Novell Open Enterprise Server 2 (OES 2) Linux Support Pack 1
Novell Open Enterprise Server 2 (OES 2) Linux Support Pack 2

Servers are running Novell Clustering

Situation

When migrating a resource to another node, the resource is comatose

When loading a resource the resource goes comatose

When checking /var/opt/novell/logs/ncs/resource.load.out the following error is being displayed at the end:
Thu Nov 12 21:56:58 CET 2009
++ IP_ADDR=/etc/ha.d/resource.d/IPaddr2
++ FILE_SYSTEM=/etc/ha.d/resource.d/Filesystem
++ OCF_DIR=/usr/lib/ocf/resource.d/heartbeat
++ PATH=/bin:/sbin:/usr/bin:/usr/sbin:/opt/novell/afptcpd/bin/:/opt/novell/bin
+ exit_on_error nss /poolact=G013
+ nss /poolact=G013
Error 20892
Pool state was not changed successfully
+ rc=28
+ '[' '!' 28 -eq 0 ']'
+ exit 28

Resolution

This has been solved in the novell-ncpserv from January 29, 2010 or later.

Additional Information

The problem is caused by the fact that ncpcon is not able to unload the volume and in /var/opt/novell/log/ncs/resource.unload.out the unload looks like:
CRM: Wed Feb 17 16:29:18 2010
++ IP_ADDR=/etc/ha.d/resource.d/IPaddr2
++ FILE_SYSTEM=/etc/ha.d/resource.d/Filesystem
++ OCF_DIR=/usr/lib/ocf/resource.d/heartbeat
++ PATH=/bin:/sbin:/usr/bin:/usr/sbin:/opt/novell/afptcpd/bin/:/opt/novell/bin
+ ignore_error cluster_afp.sh del BCC1-G013-V 10.11.51.163
+ cluster_afp.sh del BCC1-G013-V 10.11.51.163
+ return 0
+ ignore_error ncpcon unbind --ncpservername=BCC1-G013-V --ipaddress=10.11.51.163
+ ncpcon unbind --ncpservername=BCC1-G013-V --ipaddress=10.11.51.163
... Executing " unbind"

... completed OK [elapsed time = 2 Seconds 126 msecs 263 usecs]
+ return 0
+ ignore_error ncpcon dismount G013
+ ncpcon dismount G013
... Executing " dismount G013"

Due to this the NSS-pool is not deactivated and this will generate the NSS error 20892 when trying to activate the pool.
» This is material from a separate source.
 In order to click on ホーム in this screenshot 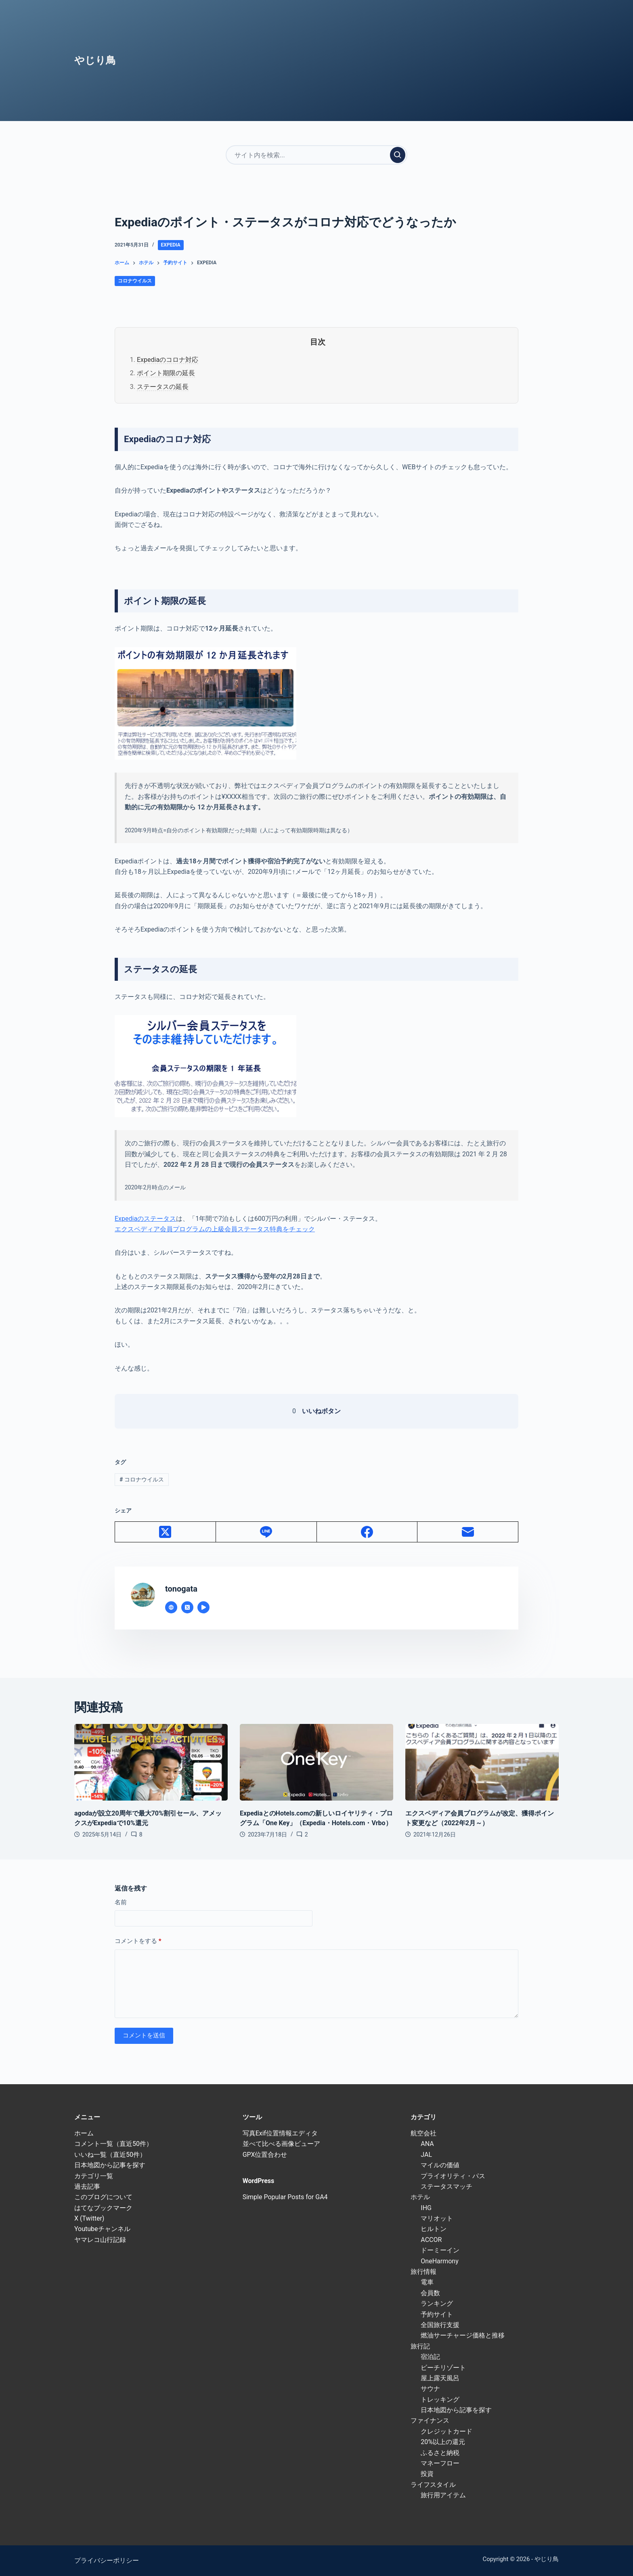, I will do `click(84, 2133)`.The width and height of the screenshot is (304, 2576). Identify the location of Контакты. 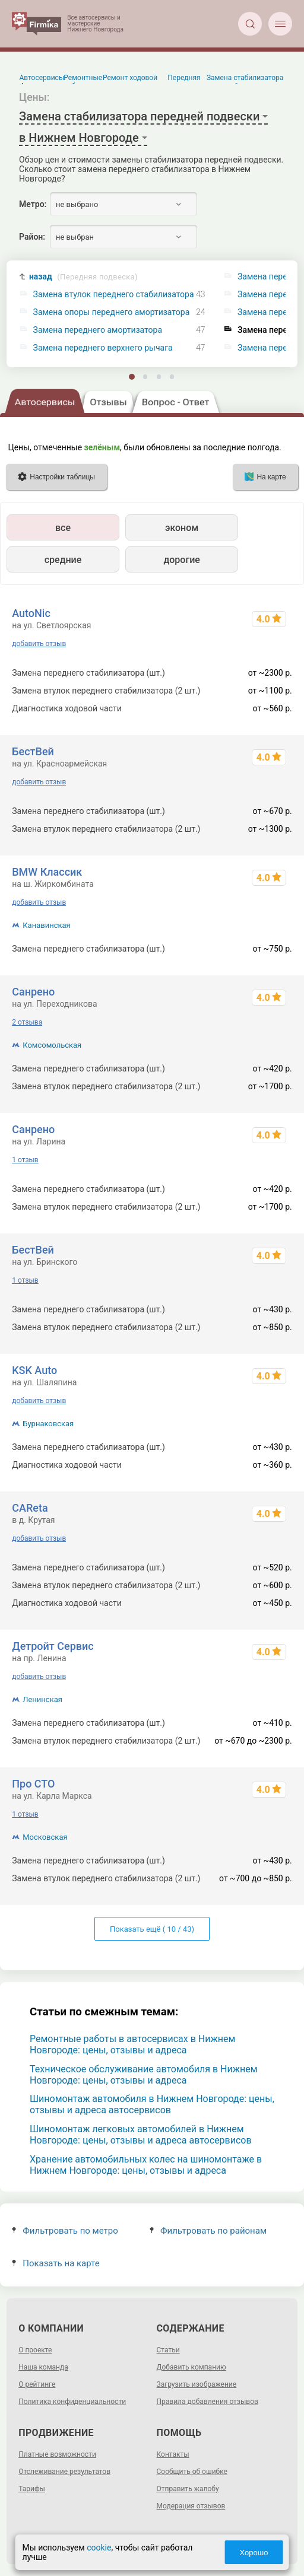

The root cause of the problem is that NCPCON bind in defined in the load script is sometimes ignoring the provided device ID. This is visible when performing a ncpcon volume volumename
The ID displayed should be the same as in the load script and also under status you should see"cluster resource". When this is not correct, every unload of the resource will fail.